I cancelled my telephone landline years ago to save a few bucks each month; Craigslist, Ebay, and the Goodwill are my friends; almost all of my clothes are purchased second-hand. I have sold things at the pawn shop to make extra money. There was a Christmas where the only present I bought my firstborn was a 99 cent toy from a thrift store [he reallllllllllllly wanted it … what would you do in a situation like that?!?!] I cannot afford a mortgage, new car payment, iPhone, video game system, cruises or foreign vacations. I had to drop out of grad school because I just can't afford it right now. I am working on paying off a few thousand in medical bills.  I have worked in the mud and rain and snow at jobs I found out of the paper or picked up through the grape vine just to have some sort of cash flow during the dry times. Now that I’ve been blessed in a stable position, I look back on all these things without regret [at least as far as they are concerned]. I sincerely think we have been immeasurably blessed to share this comfortable, but mindfully frugal, life together. We have received some charity and tons of help from my family, but I refuse to vote money out of my neighbor’s pocket into my own. Whether he is a millionaire or billionaire is irrelevant.
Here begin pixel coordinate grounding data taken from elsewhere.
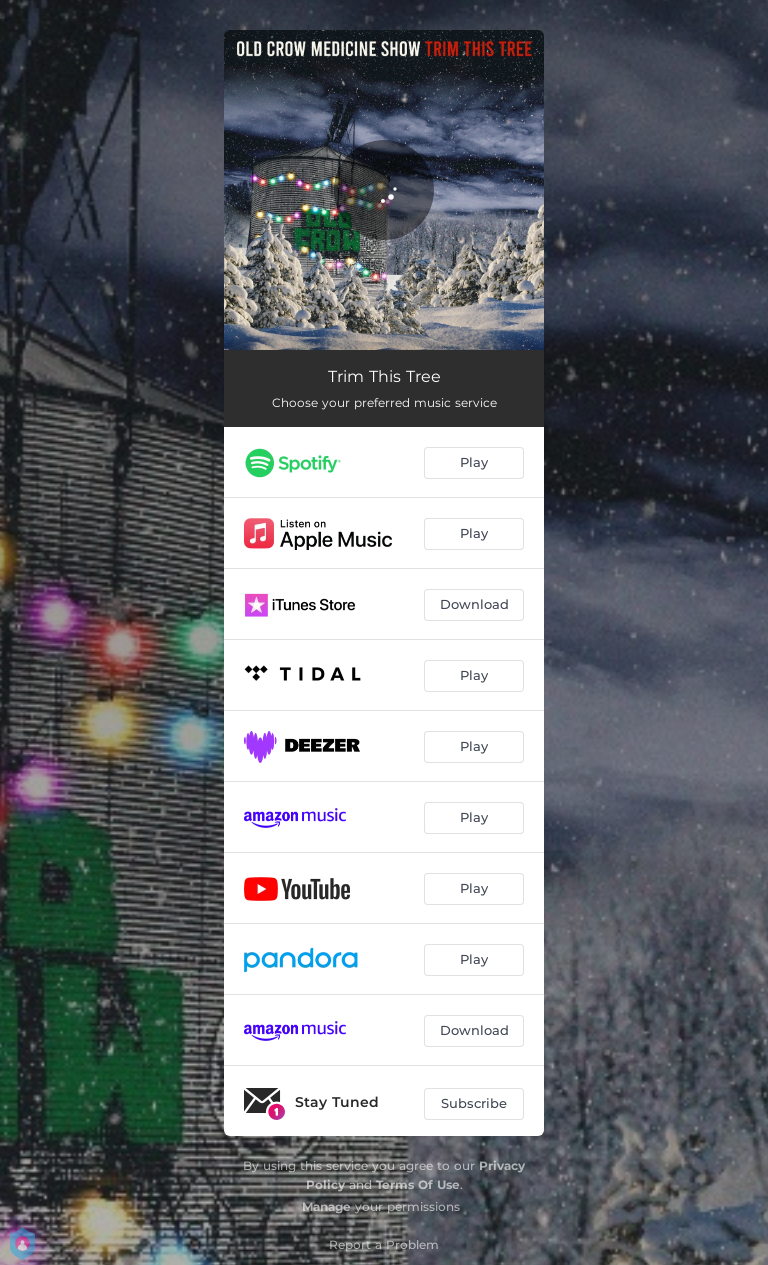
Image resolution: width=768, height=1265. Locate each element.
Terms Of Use (418, 1184)
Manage (326, 1206)
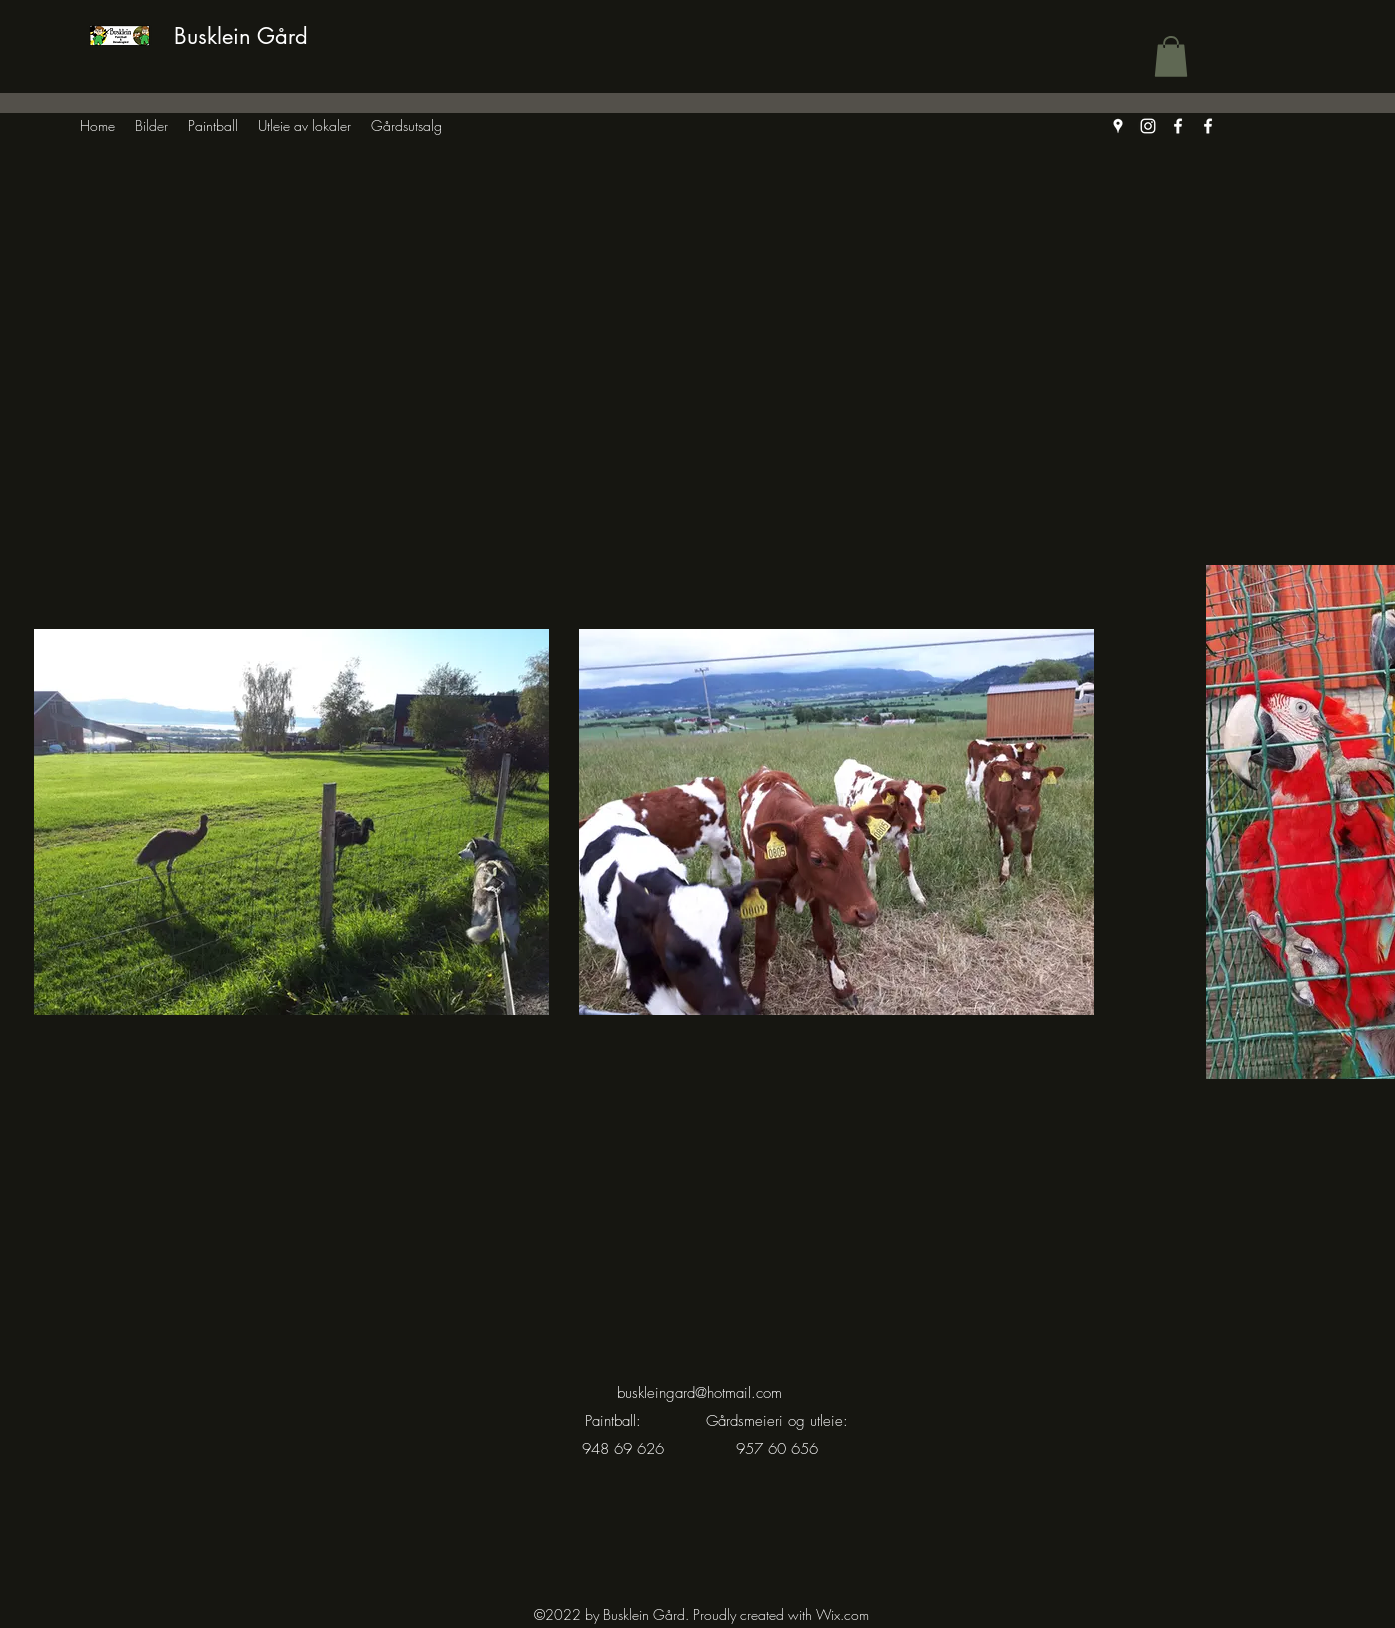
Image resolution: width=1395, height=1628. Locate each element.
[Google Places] (1118, 126)
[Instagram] (1148, 126)
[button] (1171, 56)
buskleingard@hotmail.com (699, 1393)
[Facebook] (1178, 126)
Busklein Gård (241, 36)
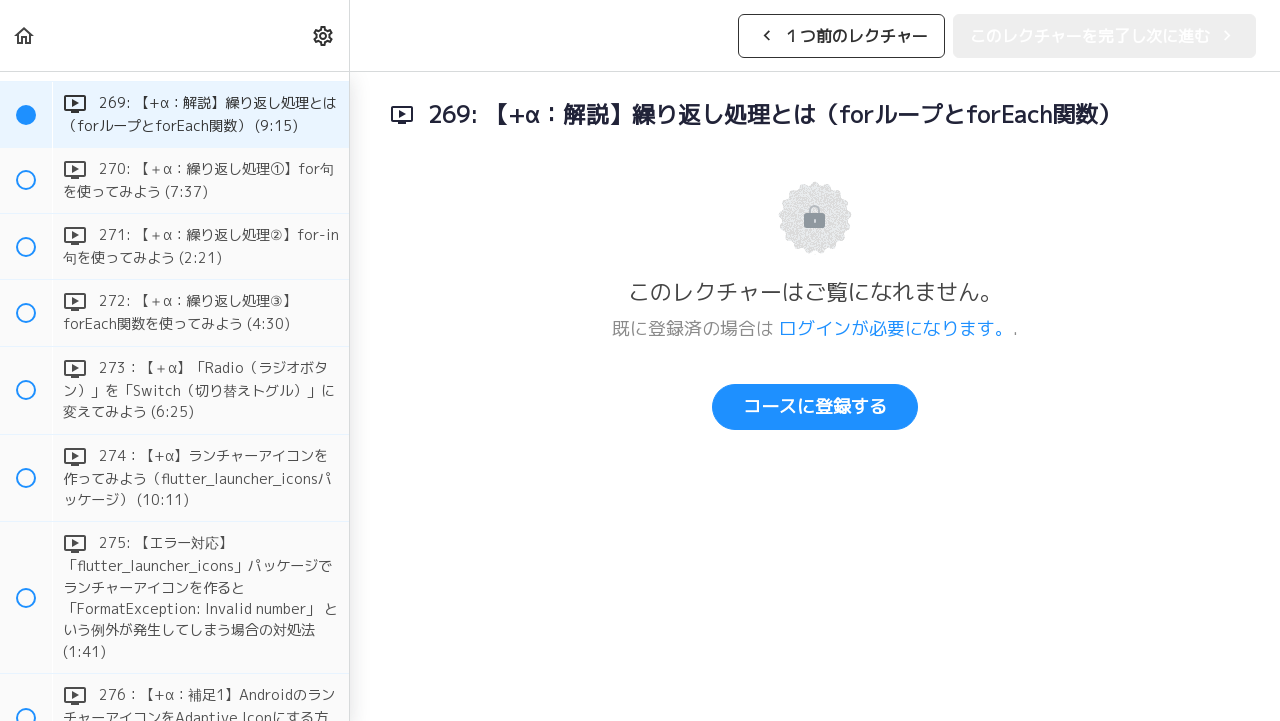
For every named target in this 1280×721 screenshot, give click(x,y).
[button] (25, 35)
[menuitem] (324, 35)
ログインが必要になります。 (896, 328)
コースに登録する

This is what life was like for a middle class kid in the 80s. These people had to work hard for long hours and save a portion of what they made. They thought in frugal terms and lived thrifty lives. They expected to pay their way. They expected to have to save for hard times, retirement, and large expenditures along the way. In fact, I dare say that in a general sense, every generation of young people have had to work for what they had. If they wanted to improve their lot in life they expected to sacrifice and scrape to get there. If they wanted education, they expected to pay for it by the sweat of their own brow. So the $74,000 question is, why should this generation be different? What makes us so special that we think we deserve “free” college, “free” healthcare, government-provided jobs and mortgage loans?

One of the books I love to read my sons is the Chinese children’s book Jichang Learns to Shoot Arrows. I love it because it tells the simple story of a young man who wants to become a master archer. So he apprentices under the greatest bowman and subjects himself to a rigorous practice regimen for years in order become an archer. He patiently disciplines himself for years and years. This quality is at the heart of every traditional Asian families’ culture. Sacrifice, saving, and hard work is a given. Life has been this way for almost every human being who has ever lived. But there seems to be precious little of it in the US.

Only this generation, the ones who have been catechized according to the mantras of self-esteem psychology, for whom entitlement has replaced industry and freedom, virtue; who have not been taught to recognize, honor, or thank their earthly or heavenly Fathers; only this generation could produce and condone the shame that is the Occupy Wallstreet Movement. From the perspective of humanity, if you do not grow up expecting to work and save every day for your own keep, you are part of a very spoiled, lucky, coddled, and posh few. From the vantage point of the history, you are the 1%.